Segment Start: Source data

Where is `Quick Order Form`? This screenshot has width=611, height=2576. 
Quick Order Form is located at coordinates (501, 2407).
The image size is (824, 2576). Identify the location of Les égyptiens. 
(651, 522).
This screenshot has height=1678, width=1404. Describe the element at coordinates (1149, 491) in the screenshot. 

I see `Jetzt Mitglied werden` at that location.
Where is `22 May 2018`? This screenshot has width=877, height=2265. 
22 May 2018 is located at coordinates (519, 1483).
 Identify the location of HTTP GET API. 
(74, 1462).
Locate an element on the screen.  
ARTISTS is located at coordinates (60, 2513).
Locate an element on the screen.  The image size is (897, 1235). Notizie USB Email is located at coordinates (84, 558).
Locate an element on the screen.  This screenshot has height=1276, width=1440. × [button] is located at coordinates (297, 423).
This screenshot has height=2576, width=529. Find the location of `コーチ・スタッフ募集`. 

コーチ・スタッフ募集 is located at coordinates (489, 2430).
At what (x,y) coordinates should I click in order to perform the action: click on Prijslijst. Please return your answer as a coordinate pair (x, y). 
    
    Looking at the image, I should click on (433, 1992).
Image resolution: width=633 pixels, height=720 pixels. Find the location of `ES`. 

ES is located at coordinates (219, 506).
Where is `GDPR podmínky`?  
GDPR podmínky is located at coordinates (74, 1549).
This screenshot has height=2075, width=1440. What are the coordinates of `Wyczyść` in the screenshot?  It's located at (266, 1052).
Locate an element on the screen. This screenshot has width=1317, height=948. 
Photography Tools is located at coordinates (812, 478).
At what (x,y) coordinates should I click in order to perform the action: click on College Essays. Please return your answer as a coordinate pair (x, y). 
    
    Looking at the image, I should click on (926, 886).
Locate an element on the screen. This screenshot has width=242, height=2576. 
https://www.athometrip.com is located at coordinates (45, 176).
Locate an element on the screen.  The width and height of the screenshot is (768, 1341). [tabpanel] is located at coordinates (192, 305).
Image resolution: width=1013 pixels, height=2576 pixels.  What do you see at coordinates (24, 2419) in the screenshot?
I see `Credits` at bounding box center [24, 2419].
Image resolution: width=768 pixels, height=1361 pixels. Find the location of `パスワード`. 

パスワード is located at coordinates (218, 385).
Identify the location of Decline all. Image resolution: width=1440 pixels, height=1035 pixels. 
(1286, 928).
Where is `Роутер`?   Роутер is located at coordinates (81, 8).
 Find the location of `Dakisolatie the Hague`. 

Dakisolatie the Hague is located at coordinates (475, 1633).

Segment End: Source data

*Exercise requirements:* Preserving every character, copy the records above out again.

*Response area:*
Where is `Quick Order Form`? This screenshot has width=611, height=2576. 
Quick Order Form is located at coordinates (501, 2407).
The image size is (824, 2576). Identify the location of Les égyptiens. 
(651, 522).
This screenshot has height=1678, width=1404. Describe the element at coordinates (1149, 491) in the screenshot. 

I see `Jetzt Mitglied werden` at that location.
Where is `22 May 2018`? This screenshot has width=877, height=2265. 
22 May 2018 is located at coordinates (519, 1483).
 Identify the location of HTTP GET API. 
(74, 1462).
Locate an element on the screen.  
ARTISTS is located at coordinates (60, 2513).
Locate an element on the screen.  The image size is (897, 1235). Notizie USB Email is located at coordinates (84, 558).
Locate an element on the screen.  This screenshot has height=1276, width=1440. × [button] is located at coordinates (297, 423).
This screenshot has height=2576, width=529. Find the location of `コーチ・スタッフ募集`. 

コーチ・スタッフ募集 is located at coordinates (489, 2430).
At what (x,y) coordinates should I click in order to perform the action: click on Prijslijst. Please return your answer as a coordinate pair (x, y). 
    
    Looking at the image, I should click on (433, 1992).
Image resolution: width=633 pixels, height=720 pixels. Find the location of `ES`. 

ES is located at coordinates (219, 506).
Where is `GDPR podmínky`?  
GDPR podmínky is located at coordinates (74, 1549).
This screenshot has height=2075, width=1440. What are the coordinates of `Wyczyść` in the screenshot?  It's located at (266, 1052).
Locate an element on the screen. This screenshot has width=1317, height=948. 
Photography Tools is located at coordinates (812, 478).
At what (x,y) coordinates should I click in order to perform the action: click on College Essays. Please return your answer as a coordinate pair (x, y). 
    
    Looking at the image, I should click on (926, 886).
Locate an element on the screen. This screenshot has width=242, height=2576. 
https://www.athometrip.com is located at coordinates (45, 176).
Locate an element on the screen.  The width and height of the screenshot is (768, 1341). [tabpanel] is located at coordinates (192, 305).
Image resolution: width=1013 pixels, height=2576 pixels.  What do you see at coordinates (24, 2419) in the screenshot?
I see `Credits` at bounding box center [24, 2419].
Image resolution: width=768 pixels, height=1361 pixels. Find the location of `パスワード`. 

パスワード is located at coordinates (218, 385).
Identify the location of Decline all. Image resolution: width=1440 pixels, height=1035 pixels. 
(1286, 928).
Where is `Роутер`?   Роутер is located at coordinates (81, 8).
 Find the location of `Dakisolatie the Hague`. 

Dakisolatie the Hague is located at coordinates (475, 1633).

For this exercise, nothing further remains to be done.